SUPPLIED ENTRIES.
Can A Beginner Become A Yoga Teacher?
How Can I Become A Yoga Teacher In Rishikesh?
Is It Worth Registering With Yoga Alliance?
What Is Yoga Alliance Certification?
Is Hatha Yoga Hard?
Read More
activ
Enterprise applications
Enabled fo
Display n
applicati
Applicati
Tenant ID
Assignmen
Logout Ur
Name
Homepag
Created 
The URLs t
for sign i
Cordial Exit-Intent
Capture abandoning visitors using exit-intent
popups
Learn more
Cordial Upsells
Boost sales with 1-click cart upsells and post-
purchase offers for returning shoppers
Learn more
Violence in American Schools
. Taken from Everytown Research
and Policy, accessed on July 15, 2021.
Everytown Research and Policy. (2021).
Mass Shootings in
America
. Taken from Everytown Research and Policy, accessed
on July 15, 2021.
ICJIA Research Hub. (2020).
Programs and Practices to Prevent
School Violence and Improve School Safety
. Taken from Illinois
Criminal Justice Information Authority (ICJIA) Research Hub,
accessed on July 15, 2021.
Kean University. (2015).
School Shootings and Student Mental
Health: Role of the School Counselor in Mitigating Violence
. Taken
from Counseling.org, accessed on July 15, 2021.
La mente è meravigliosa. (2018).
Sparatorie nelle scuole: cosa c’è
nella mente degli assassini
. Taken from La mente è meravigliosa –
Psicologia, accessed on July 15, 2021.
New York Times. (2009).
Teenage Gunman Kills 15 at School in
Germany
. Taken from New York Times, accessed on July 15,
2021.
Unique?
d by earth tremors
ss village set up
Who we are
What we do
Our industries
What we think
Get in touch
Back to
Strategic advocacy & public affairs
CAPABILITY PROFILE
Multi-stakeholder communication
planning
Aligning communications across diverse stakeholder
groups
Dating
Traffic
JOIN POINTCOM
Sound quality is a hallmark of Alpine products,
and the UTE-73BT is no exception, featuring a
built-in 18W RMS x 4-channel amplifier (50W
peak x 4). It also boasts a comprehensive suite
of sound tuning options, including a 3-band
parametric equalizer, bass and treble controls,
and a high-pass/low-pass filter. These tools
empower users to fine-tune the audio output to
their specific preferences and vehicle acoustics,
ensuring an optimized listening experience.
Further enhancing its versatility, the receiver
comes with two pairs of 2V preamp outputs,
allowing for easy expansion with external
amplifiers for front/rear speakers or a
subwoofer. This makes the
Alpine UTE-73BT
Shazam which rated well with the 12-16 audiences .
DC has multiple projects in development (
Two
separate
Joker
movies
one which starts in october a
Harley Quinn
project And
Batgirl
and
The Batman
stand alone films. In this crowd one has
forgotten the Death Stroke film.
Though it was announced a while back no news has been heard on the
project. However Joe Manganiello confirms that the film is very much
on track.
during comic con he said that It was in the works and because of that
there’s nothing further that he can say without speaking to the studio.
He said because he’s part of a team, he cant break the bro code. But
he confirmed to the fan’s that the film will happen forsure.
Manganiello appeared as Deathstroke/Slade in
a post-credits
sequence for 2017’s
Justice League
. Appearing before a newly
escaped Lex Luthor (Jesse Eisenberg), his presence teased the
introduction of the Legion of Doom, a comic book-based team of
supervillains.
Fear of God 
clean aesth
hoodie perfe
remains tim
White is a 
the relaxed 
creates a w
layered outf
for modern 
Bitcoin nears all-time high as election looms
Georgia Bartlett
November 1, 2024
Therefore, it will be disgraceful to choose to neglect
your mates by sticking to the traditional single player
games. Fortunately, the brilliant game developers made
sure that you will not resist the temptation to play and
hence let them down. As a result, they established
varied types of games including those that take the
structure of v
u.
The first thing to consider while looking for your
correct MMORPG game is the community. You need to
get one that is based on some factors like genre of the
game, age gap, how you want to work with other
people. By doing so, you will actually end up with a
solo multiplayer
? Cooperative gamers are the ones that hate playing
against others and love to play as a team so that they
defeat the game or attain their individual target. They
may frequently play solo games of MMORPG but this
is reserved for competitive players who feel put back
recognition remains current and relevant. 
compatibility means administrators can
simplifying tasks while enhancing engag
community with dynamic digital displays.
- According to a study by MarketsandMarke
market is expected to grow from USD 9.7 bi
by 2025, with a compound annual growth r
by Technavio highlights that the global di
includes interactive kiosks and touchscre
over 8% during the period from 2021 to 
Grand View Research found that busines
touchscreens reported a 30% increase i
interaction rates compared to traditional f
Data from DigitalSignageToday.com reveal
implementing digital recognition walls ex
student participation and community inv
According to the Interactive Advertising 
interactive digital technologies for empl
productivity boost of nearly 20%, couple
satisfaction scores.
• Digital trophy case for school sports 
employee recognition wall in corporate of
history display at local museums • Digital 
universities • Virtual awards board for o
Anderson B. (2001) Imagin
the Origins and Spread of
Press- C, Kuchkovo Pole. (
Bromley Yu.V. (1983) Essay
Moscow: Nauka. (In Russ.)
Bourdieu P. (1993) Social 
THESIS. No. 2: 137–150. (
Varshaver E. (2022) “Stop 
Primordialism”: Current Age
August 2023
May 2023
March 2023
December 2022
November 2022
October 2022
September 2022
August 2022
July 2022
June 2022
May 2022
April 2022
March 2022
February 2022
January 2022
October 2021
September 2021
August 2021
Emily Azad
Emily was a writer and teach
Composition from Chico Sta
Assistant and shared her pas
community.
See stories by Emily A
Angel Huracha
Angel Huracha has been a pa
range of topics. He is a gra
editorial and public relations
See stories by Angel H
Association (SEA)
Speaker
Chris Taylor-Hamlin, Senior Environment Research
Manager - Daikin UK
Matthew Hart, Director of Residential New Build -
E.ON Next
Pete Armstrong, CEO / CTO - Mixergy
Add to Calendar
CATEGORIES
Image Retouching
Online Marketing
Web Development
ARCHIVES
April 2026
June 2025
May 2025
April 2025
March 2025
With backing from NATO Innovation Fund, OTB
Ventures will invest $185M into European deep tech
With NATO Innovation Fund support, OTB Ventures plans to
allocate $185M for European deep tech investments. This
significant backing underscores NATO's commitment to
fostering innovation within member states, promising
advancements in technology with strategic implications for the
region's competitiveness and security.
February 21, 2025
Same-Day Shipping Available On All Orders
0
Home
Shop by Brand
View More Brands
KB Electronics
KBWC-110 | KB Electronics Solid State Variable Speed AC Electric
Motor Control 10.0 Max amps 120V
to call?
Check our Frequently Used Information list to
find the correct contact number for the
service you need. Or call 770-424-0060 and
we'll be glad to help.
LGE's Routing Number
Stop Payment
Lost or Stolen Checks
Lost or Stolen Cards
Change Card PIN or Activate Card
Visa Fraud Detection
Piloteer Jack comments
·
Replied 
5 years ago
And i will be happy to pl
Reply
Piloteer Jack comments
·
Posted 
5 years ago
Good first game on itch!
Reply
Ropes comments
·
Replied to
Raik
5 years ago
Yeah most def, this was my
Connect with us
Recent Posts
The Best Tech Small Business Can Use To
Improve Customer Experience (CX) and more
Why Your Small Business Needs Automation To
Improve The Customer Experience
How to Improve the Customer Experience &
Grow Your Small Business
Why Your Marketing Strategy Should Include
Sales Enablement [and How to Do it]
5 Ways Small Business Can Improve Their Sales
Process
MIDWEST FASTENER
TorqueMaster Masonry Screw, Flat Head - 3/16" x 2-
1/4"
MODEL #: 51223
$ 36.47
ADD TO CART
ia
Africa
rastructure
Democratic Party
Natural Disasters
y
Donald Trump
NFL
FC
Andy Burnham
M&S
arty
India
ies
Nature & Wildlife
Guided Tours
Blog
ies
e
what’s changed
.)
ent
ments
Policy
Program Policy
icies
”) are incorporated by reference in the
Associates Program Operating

WORK ORDER.
Keeping each line intact, set down the entire listing once more.

EXERCISE SOLUTION.
Can A Beginner Become A Yoga Teacher?
How Can I Become A Yoga Teacher In Rishikesh?
Is It Worth Registering With Yoga Alliance?
What Is Yoga Alliance Certification?
Is Hatha Yoga Hard?
Read More
activ
Enterprise applications
Enabled fo
Display n
applicati
Applicati
Tenant ID
Assignmen
Logout Ur
Name
Homepag
Created 
The URLs t
for sign i
Cordial Exit-Intent
Capture abandoning visitors using exit-intent
popups
Learn more
Cordial Upsells
Boost sales with 1-click cart upsells and post-
purchase offers for returning shoppers
Learn more
Violence in American Schools
. Taken from Everytown Research
and Policy, accessed on July 15, 2021.
Everytown Research and Policy. (2021).
Mass Shootings in
America
. Taken from Everytown Research and Policy, accessed
on July 15, 2021.
ICJIA Research Hub. (2020).
Programs and Practices to Prevent
School Violence and Improve School Safety
. Taken from Illinois
Criminal Justice Information Authority (ICJIA) Research Hub,
accessed on July 15, 2021.
Kean University. (2015).
School Shootings and Student Mental
Health: Role of the School Counselor in Mitigating Violence
. Taken
from Counseling.org, accessed on July 15, 2021.
La mente è meravigliosa. (2018).
Sparatorie nelle scuole: cosa c’è
nella mente degli assassini
. Taken from La mente è meravigliosa –
Psicologia, accessed on July 15, 2021.
New York Times. (2009).
Teenage Gunman Kills 15 at School in
Germany
. Taken from New York Times, accessed on July 15,
2021.
Unique?
d by earth tremors
ss village set up
Who we are
What we do
Our industries
What we think
Get in touch
Back to
Strategic advocacy & public affairs
CAPABILITY PROFILE
Multi-stakeholder communication
planning
Aligning communications across diverse stakeholder
groups
Dating
Traffic
JOIN POINTCOM
Sound quality is a hallmark of Alpine products,
and the UTE-73BT is no exception, featuring a
built-in 18W RMS x 4-channel amplifier (50W
peak x 4). It also boasts a comprehensive suite
of sound tuning options, including a 3-band
parametric equalizer, bass and treble controls,
and a high-pass/low-pass filter. These tools
empower users to fine-tune the audio output to
their specific preferences and vehicle acoustics,
ensuring an optimized listening experience.
Further enhancing its versatility, the receiver
comes with two pairs of 2V preamp outputs,
allowing for easy expansion with external
amplifiers for front/rear speakers or a
subwoofer. This makes the
Alpine UTE-73BT
Shazam which rated well with the 12-16 audiences .
DC has multiple projects in development (
Two
separate
Joker
movies
one which starts in october a
Harley Quinn
project And
Batgirl
and
The Batman
stand alone films. In this crowd one has
forgotten the Death Stroke film.
Though it was announced a while back no news has been heard on the
project. However Joe Manganiello confirms that the film is very much
on track.
during comic con he said that It was in the works and because of that
there’s nothing further that he can say without speaking to the studio.
He said because he’s part of a team, he cant break the bro code. But
he confirmed to the fan’s that the film will happen forsure.
Manganiello appeared as Deathstroke/Slade in
a post-credits
sequence for 2017’s
Justice League
. Appearing before a newly
escaped Lex Luthor (Jesse Eisenberg), his presence teased the
introduction of the Legion of Doom, a comic book-based team of
supervillains.
Fear of God 
clean aesth
hoodie perfe
remains tim
White is a 
the relaxed 
creates a w
layered outf
for modern 
Bitcoin nears all-time high as election looms
Georgia Bartlett
November 1, 2024
Therefore, it will be disgraceful to choose to neglect
your mates by sticking to the traditional single player
games. Fortunately, the brilliant game developers made
sure that you will not resist the temptation to play and
hence let them down. As a result, they established
varied types of games including those that take the
structure of v
u.
The first thing to consider while looking for your
correct MMORPG game is the community. You need to
get one that is based on some factors like genre of the
game, age gap, how you want to work with other
people. By doing so, you will actually end up with a
solo multiplayer
? Cooperative gamers are the ones that hate playing
against others and love to play as a team so that they
defeat the game or attain their individual target. They
may frequently play solo games of MMORPG but this
is reserved for competitive players who feel put back
recognition remains current and relevant. 
compatibility means administrators can
simplifying tasks while enhancing engag
community with dynamic digital displays.
- According to a study by MarketsandMarke
market is expected to grow from USD 9.7 bi
by 2025, with a compound annual growth r
by Technavio highlights that the global di
includes interactive kiosks and touchscre
over 8% during the period from 2021 to 
Grand View Research found that busines
touchscreens reported a 30% increase i
interaction rates compared to traditional f
Data from DigitalSignageToday.com reveal
implementing digital recognition walls ex
student participation and community inv
According to the Interactive Advertising 
interactive digital technologies for empl
productivity boost of nearly 20%, couple
satisfaction scores.
• Digital trophy case for school sports 
employee recognition wall in corporate of
history display at local museums • Digital 
universities • Virtual awards board for o
Anderson B. (2001) Imagin
the Origins and Spread of
Press- C, Kuchkovo Pole. (
Bromley Yu.V. (1983) Essay
Moscow: Nauka. (In Russ.)
Bourdieu P. (1993) Social 
THESIS. No. 2: 137–150. (
Varshaver E. (2022) “Stop 
Primordialism”: Current Age
August 2023
May 2023
March 2023
December 2022
November 2022
October 2022
September 2022
August 2022
July 2022
June 2022
May 2022
April 2022
March 2022
February 2022
January 2022
October 2021
September 2021
August 2021
Emily Azad
Emily was a writer and teach
Composition from Chico Sta
Assistant and shared her pas
community.
See stories by Emily A
Angel Huracha
Angel Huracha has been a pa
range of topics. He is a gra
editorial and public relations
See stories by Angel H
Association (SEA)
Speaker
Chris Taylor-Hamlin, Senior Environment Research
Manager - Daikin UK
Matthew Hart, Director of Residential New Build -
E.ON Next
Pete Armstrong, CEO / CTO - Mixergy
Add to Calendar
CATEGORIES
Image Retouching
Online Marketing
Web Development
ARCHIVES
April 2026
June 2025
May 2025
April 2025
March 2025
With backing from NATO Innovation Fund, OTB
Ventures will invest $185M into European deep tech
With NATO Innovation Fund support, OTB Ventures plans to
allocate $185M for European deep tech investments. This
significant backing underscores NATO's commitment to
fostering innovation within member states, promising
advancements in technology with strategic implications for the
region's competitiveness and security.
February 21, 2025
Same-Day Shipping Available On All Orders
0
Home
Shop by Brand
View More Brands
KB Electronics
KBWC-110 | KB Electronics Solid State Variable Speed AC Electric
Motor Control 10.0 Max amps 120V
to call?
Check our Frequently Used Information list to
find the correct contact number for the
service you need. Or call 770-424-0060 and
we'll be glad to help.
LGE's Routing Number
Stop Payment
Lost or Stolen Checks
Lost or Stolen Cards
Change Card PIN or Activate Card
Visa Fraud Detection
Piloteer Jack comments
·
Replied 
5 years ago
And i will be happy to pl
Reply
Piloteer Jack comments
·
Posted 
5 years ago
Good first game on itch!
Reply
Ropes comments
·
Replied to
Raik
5 years ago
Yeah most def, this was my
Connect with us
Recent Posts
The Best Tech Small Business Can Use To
Improve Customer Experience (CX) and more
Why Your Small Business Needs Automation To
Improve The Customer Experience
How to Improve the Customer Experience &
Grow Your Small Business
Why Your Marketing Strategy Should Include
Sales Enablement [and How to Do it]
5 Ways Small Business Can Improve Their Sales
Process
MIDWEST FASTENER
TorqueMaster Masonry Screw, Flat Head - 3/16" x 2-
1/4"
MODEL #: 51223
$ 36.47
ADD TO CART
ia
Africa
rastructure
Democratic Party
Natural Disasters
y
Donald Trump
NFL
FC
Andy Burnham
M&S
arty
India
ies
Nature & Wildlife
Guided Tours
Blog
ies
e
what’s changed
.)
ent
ments
Policy
Program Policy
icies
”) are incorporated by reference in the
Associates Program Operating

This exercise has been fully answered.